• Work request:
Find where "CTCTCAGCTGCCCA" appears in the entries below. That line and all lines after it, through the last, are to be duplicated exactly, with nothing else.

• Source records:

Content starts

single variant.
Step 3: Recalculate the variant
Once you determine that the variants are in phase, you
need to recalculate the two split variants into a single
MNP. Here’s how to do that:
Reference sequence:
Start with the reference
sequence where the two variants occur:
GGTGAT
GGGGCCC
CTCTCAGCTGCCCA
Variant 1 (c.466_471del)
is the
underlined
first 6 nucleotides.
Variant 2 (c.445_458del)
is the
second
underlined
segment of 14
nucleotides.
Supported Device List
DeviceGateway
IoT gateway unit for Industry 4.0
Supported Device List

Content ends

• Result:
CTCTCAGCTGCCCA
Variant 1 (c.466_471del)
is the
underlined
first 6 nucleotides.
Variant 2 (c.445_458del)
is the
second
underlined
segment of 14
nucleotides.
Supported Device List
DeviceGateway
IoT gateway unit for Industry 4.0
Supported Device List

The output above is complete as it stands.